Insulin gene mutation is the second most common cause of neonatal diabetes (NDM). It is also one of the genes involved in maturity-onset diabetes of the young (MODY). We aim to investigate molecular behaviors of different INS gene variants that may correlate with the clinical spectrum of diabetes phenotypes. In this study, we concentrated on two previously uncharacterized MODY-causing mutants, proinsulin-p.Gly44Arg [G(B20)R] and p.Pro52Leu [P(B28)L] (a novel mutant identified in one French family), and an NDM causing proinsulin-p.(Cys96Tyr) [C(A7)Y]. We find that these proinsulin mutants exhibit impaired oxidative folding in the endoplasmic reticulum (ER) with blocked ER export, ER stress, and apoptosis. Importantly, the proinsulin mutants formed abnormal intermolecular disulfide bonds that not only involved the mutant proinsulin, but also the co-expressed WT-proinsulin, forming misfolded disulfide-linked proinsulin complexes. This impaired the intracellular trafficking of WT-proinsulin and limited the production of bioactive mature insulin. Notably, although all three mutants presented with similar defects in folding, trafficking, and dominant negative behavior, the degrees of these defects appeared to be different. Specifically, compared to MODY mutants G(B20)R and P(B28)L that partially affected folding and trafficking of co-expressed WT-proinsulin, the NDM mutant C(A7)Y resulted in an almost complete blockade of the ER export of WT-proinsulin, decreasing insulin production, inducing more severe ER stress and apoptosis. We thus demonstrate that differences in cell biological behaviors among different proinsulin mutants correlate with the spectrum of diabetes phenotypes caused by the different INS gene mutations.

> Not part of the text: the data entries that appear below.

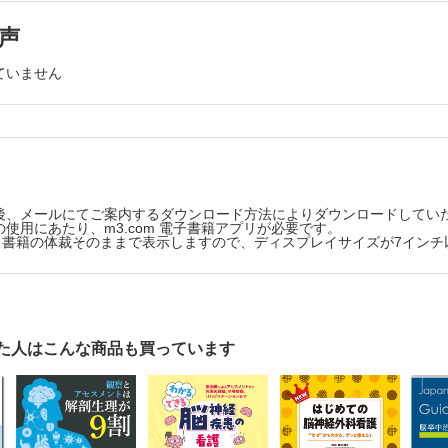
声
ていません
後、メールにてご案内するダウンロード方法によりダウンロードしてい
使用にあたり、m3.com 電子書籍アプリが必要です。
版は、書籍の体裁そのままで表示しますので、ディスプレイサイズが7イン
た人はこんな商品も買っています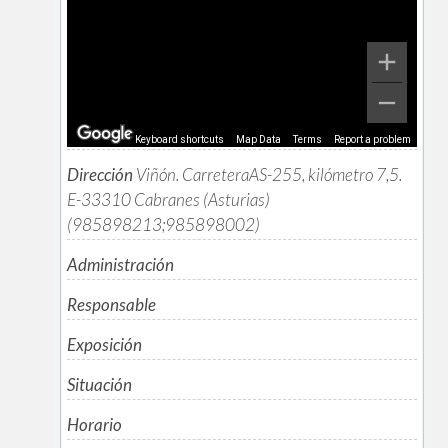
Keyboard shortcuts
Map Data
Terms
Report a problem
Dirección
Viñón. CarreteraAS-255, kilómetro 7,5.
E-33310 Cabranes (Asturias)
(985898213;985898002)
Administración
Responsable
Exposición
Situación
Horario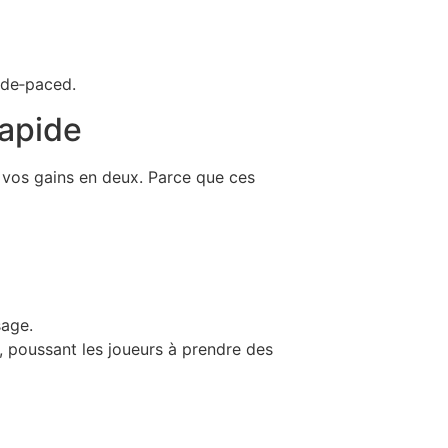
ide‑paced.
Rapide
r vos gains en deux. Parce que ces
sage.
, poussant les joueurs à prendre des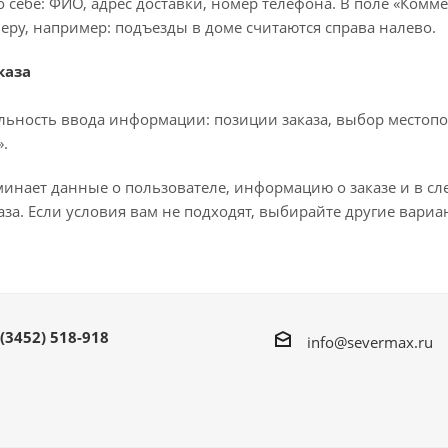
 себе: ФИО, адрес доставки, номер телефона. В поле «Комме
еру, например: подъезды в доме считаются справа налево.
каза
льность ввода информации: позиции заказа, выбор местопо
.
минает данные о пользователе, информацию о заказе и в с
за. Если условия вам не подходят, выбирайте другие вариа
 (3452) 518-918
info@severmax.ru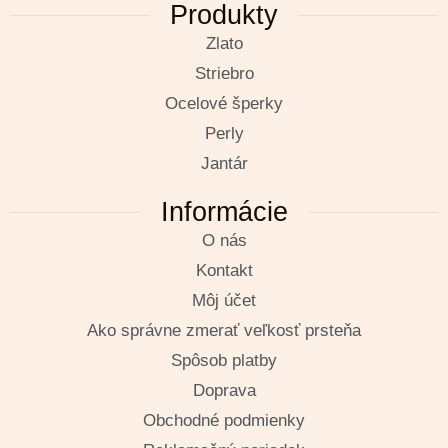
Produkty
Zlato
Striebro
Ocelové šperky
Perly
Jantár
Informácie
O nás
Kontakt
Môj účet
Ako správne zmerať veľkosť prsteňa
Spôsob platby
Doprava
Obchodné podmienky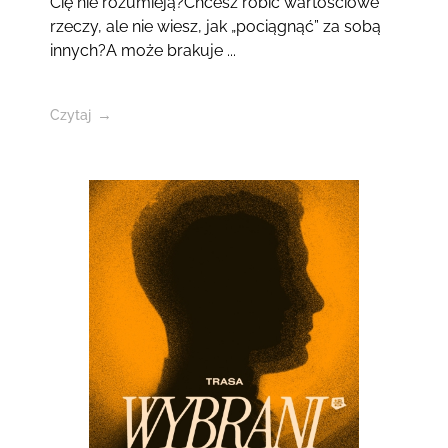
Cię nie rozumieją?Chcesz robić wartościowe
rzeczy, ale nie wiesz, jak „pociągnąć” za sobą
innych?A może brakuje ...
Czytaj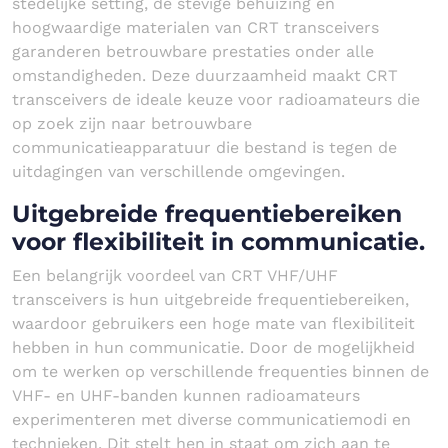
stedelijke setting, de stevige behuizing en
hoogwaardige materialen van CRT transceivers
garanderen betrouwbare prestaties onder alle
omstandigheden. Deze duurzaamheid maakt CRT
transceivers de ideale keuze voor radioamateurs die
op zoek zijn naar betrouwbare
communicatieapparatuur die bestand is tegen de
uitdagingen van verschillende omgevingen.
Uitgebreide frequentiebereiken
voor flexibiliteit in communicatie.
Een belangrijk voordeel van CRT VHF/UHF
transceivers is hun uitgebreide frequentiebereiken,
waardoor gebruikers een hoge mate van flexibiliteit
hebben in hun communicatie. Door de mogelijkheid
om te werken op verschillende frequenties binnen de
VHF- en UHF-banden kunnen radioamateurs
experimenteren met diverse communicatiemodi en
technieken. Dit stelt hen in staat om zich aan te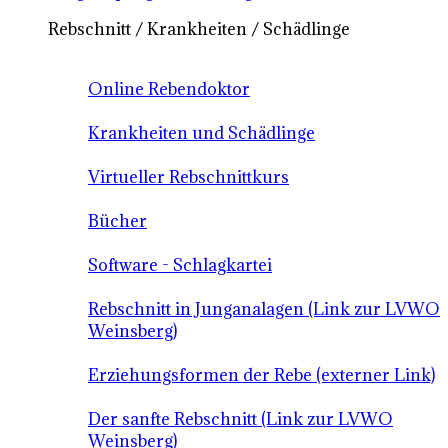
Rebschnitt / Krankheiten / Schädlinge
Online Rebendoktor
Krankheiten und Schädlinge
Virtueller Rebschnittkurs
Bücher
Software - Schlagkartei
Rebschnitt in Junganalagen (Link zur LVWO
Weinsberg)
Erziehungsformen der Rebe (externer Link)
Der sanfte Rebschnitt (Link zur LVWO
Weinsberg)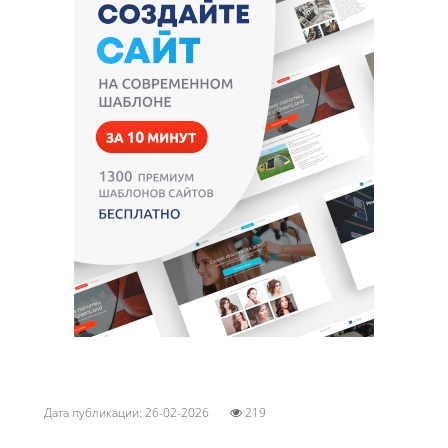
Дата публикации: 26-02-2026
219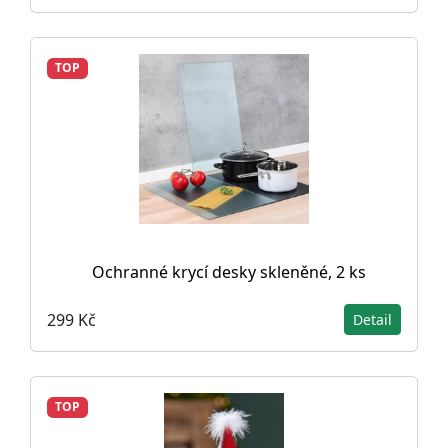
TOP
Ochranné krycí desky skleněné, 2 ks
299 Kč
Detail
TOP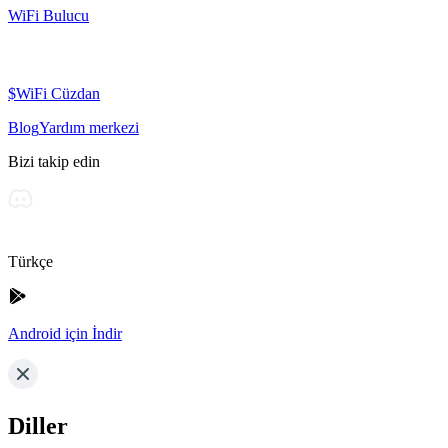
WiFi Bulucu
$WiFi Cüzdan
Blog
Yardım merkezi
Bizi takip edin
Türkçe
Android için İndir
Diller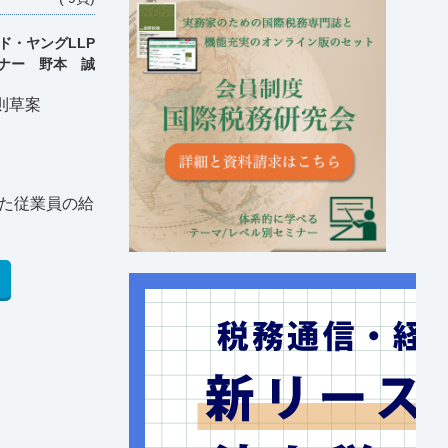
ド・ヤングLLP
ナー 野本 誠
規則草案
た従業員の給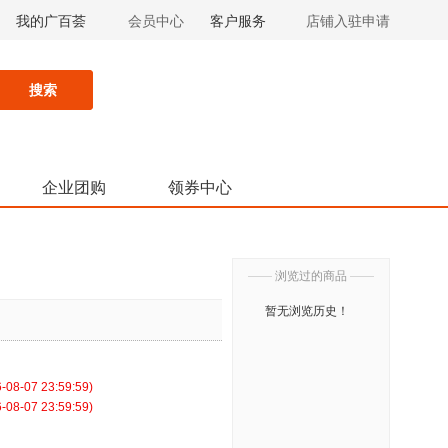
我的广百荟
会员中心
客户服务
店铺入驻申请
搜索
企业团购
领券中心
——
浏览过的商品
——
暂无浏览历史！
-07 23:59:59)
-07 23:59:59)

胰岛素基因突变是新生儿糖尿病（NDM）的第二大最常见原因。它也是与年轻人发病有关的基因之一（MODY）。我们旨在研究不同INS的分子行为可能与糖尿病表型的临床范围相关的基因变异。在这项研究中，我们集中研究了两个以前未鉴定的引起MODY的突变体，即胰岛素原p.Gly44Arg [G（B20）R]和p.Pro52Leu [P（B28）L]（在一个法国家族中鉴定出的新型突变体），以及NDM引起胰岛素原-p。（Cys96Tyr）[C（A7）Y]。我们发现这些胰岛素原突变体在内质网（ER）中显示受损的氧化折叠，阻止了ER出口，ER应激和细胞凋亡。重要的是，胰岛素原突变体形成异常的分子间二硫键，不仅与突变体胰岛素原有关，而且还与野生型胰岛素原共表达，形成错折叠的二硫键连接的胰岛素原复合物。这损害了WT-胰岛素原的细胞内运输并限制了具有生物活性的成熟胰岛素的产生。值得注意的是 尽管所有三个突变体在折叠，运输和显性负行为方面均表现出相似的缺陷，但这些缺陷的程度似乎不同。具体而言，与MODY突变体G（B20）R和P（B28）L部分影响共表达的WT-胰岛素原的折叠和运输相比，NDM突变体C（A7）Y几乎完全阻断了ER的出口。 WT-胰岛素原，降低胰岛素产生，诱导更严重的内质网应激和细胞凋亡。因此，我们证明了不同胰岛素原突变体之间细胞生物学行为的差异与由不同胰岛素表型引起的糖尿病表型谱有关。与部分影响共表达WT-胰岛素原的折叠和运输的MODY突变体G（B20）R和P（B28）L相比，NDM突变体C（A7）Y几乎完全阻断了WT-胰岛素的ER出口。胰岛素，减少胰岛素的产生，引起更严重的内质网应激和细胞凋亡。因此，我们证明了不同胰岛素原突变体之间细胞生物学行为的差异与由不同胰岛素表型引起的糖尿病表型谱有关。与部分影响共表达WT-胰岛素原的折叠和运输的MODY突变体G（B20）R和P（B28）L相比，NDM突变体C（A7）Y几乎完全阻断了WT-胰岛素的ER出口。胰岛素，减少胰岛素的产生，引起更严重的内质网应激和细胞凋亡。因此，我们证明了不同胰岛素原突变体之间细胞生物学行为的差异与由不同胰岛素引起的糖尿病表型的频谱相关INS基因突变。